Pinuccia: Essenzialmente la preghiera è desiderio.

Luigi: La preghiera è sguardo a Dio mentre il desiderio è già una conseguenza della preghiera perché guardando Dio, Dio forma in noi il desiderio di vedere il tutto di Dio e il niente nostro. Se invece pregando non si forma in noi questo desiderio, vuol dire che la nostra preghiera non è la vera preghiera, era una preghiera fasulla perché non si è formato il vero desiderio. Ma chi forma questo desiderio è Dio, guardando Dio, siamo informati da Dio, nella misura in cui guardiamo Dio, Dio forma in noi il desiderio, il pensiero. Noi siamo informati nella misura in cui guardiamo. Nella misura in cui facciamo la cura del sole, ci abbronziamo; è il sole però che lavora però dobbiamo restare esposti al sole. Così dobbiamo essere esposti, fermarci a guardare Dio. È necessario pregare sempre quindi tenendo conto che la preghiera non sta nel dire tante parole, non sta nel dire le giaculatorie, non sta nell’andare in certi luoghi, non sta nell’assumere certe posizioni, ma sta essenzialmente nel pensiero. Ecco, allora è necessario questo sguardo, questo pensiero presente sempre in tutto, in modo da riferire sempre tutto a Dio per poter accogliere tutto da Dio. Per poter accogliere tutto da Dio bisogna essere convinti che tutto viene da Dio, che tutto è di Dio e non c’è niente che sia nostro. Questa convinzione forma in noi il desiderio.

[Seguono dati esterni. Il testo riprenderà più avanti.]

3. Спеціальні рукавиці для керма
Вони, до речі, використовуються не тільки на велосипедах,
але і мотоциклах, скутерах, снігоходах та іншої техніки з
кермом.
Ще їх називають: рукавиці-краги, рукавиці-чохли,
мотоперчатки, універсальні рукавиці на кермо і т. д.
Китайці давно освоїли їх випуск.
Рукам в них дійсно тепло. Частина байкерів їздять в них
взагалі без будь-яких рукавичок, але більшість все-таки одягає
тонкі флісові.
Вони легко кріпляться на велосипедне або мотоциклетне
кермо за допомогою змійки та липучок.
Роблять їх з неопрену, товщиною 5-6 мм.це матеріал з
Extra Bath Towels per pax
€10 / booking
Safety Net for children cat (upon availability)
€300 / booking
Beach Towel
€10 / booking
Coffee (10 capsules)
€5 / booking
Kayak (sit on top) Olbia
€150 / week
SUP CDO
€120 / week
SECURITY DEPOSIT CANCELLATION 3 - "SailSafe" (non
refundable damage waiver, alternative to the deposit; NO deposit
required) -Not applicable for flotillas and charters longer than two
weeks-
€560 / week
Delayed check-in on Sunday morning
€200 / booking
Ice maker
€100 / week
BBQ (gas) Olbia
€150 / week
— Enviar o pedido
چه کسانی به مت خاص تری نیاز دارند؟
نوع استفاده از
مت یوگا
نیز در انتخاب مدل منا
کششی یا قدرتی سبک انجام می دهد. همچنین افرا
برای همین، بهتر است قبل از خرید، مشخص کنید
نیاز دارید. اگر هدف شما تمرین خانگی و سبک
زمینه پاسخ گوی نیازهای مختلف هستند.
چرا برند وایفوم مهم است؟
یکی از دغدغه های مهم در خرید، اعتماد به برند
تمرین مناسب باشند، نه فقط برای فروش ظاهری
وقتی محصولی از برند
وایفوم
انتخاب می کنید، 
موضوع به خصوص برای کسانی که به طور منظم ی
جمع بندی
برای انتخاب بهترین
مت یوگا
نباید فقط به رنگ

Emma: Mi viene in mente la frase che ha detto Giovanni Marengo a sua fratello: “Tu fai pure questo e quello ma tanto è Dio che lo fa”.

Eligio: Mi fa pensare il fatto che io posso stare in fondo della chiesa e facilmente dire: “Ti prego Signore, perdonami perché sono un peccatore”; poi magari uscire e dire: “Guarda quello là che antipatico!”.

Luigi: Quello rivela la nostra superficialità perché se Dio ci fa entrare nel tempio e ci mette in contatto con Sé, e mi ci dice: “Io ti do la consapevolezza, ti do la possibilità di credere che sei nel tempio e qui sperimenti la mia presenza”. Non c’è un dentro e un fuori perché tutto è tempio. E se tutto è tempio di Dio... Perché quel “sempre” deriva da una totalità. Per cui Lui mi dà la possibilità su tutto di dire “Questo è mio”. Questo stato è una concessione che Lui fa per istruirmi, per farmi capire che io devo estendere questo punto su tutti gli altri punti. Ecco lì la partecipazione personale. È per il dono di Dio che mi dice: “Ecco, qui sei con me”, e qui abbiamo un punto verginale in noi, che è in noi indipendentemente da noi, non è per opera nostra, per cui Lui abita in noi anche se noi siamo dei delinquenti, anche se noi lo uccidiamo, e questa è opera Sua; ma in questo punto qui Lui lo fa, ed è concessione Sua, per darmi la possibilità di estendere questo punto su tutti i punti. È il seme che deve crescere, deve diventare albero, fino a coinvolgere tutto, fino a coprire tutto. E questo richiede la nostra partecipazione personale. Abbiamo un mondo da far entrare, che è possibilità di dimostrare l’amore che abbiamo per Dio perché certamente arriverà un giorno in cui questo tempio regnerà su tutto ma noi possiamo essere fuori perché non abbiamo partecipato a niente. Allora tutta la fatica della nostra vita è questa: di estendere questo punto su tutto sapendo che tutto è già tempio suo.

Eligio: Pensavo che è relativamente facile fare questa preghiera perché con facilità riconosco di avere mille difetti. Soffro per la discontinuità …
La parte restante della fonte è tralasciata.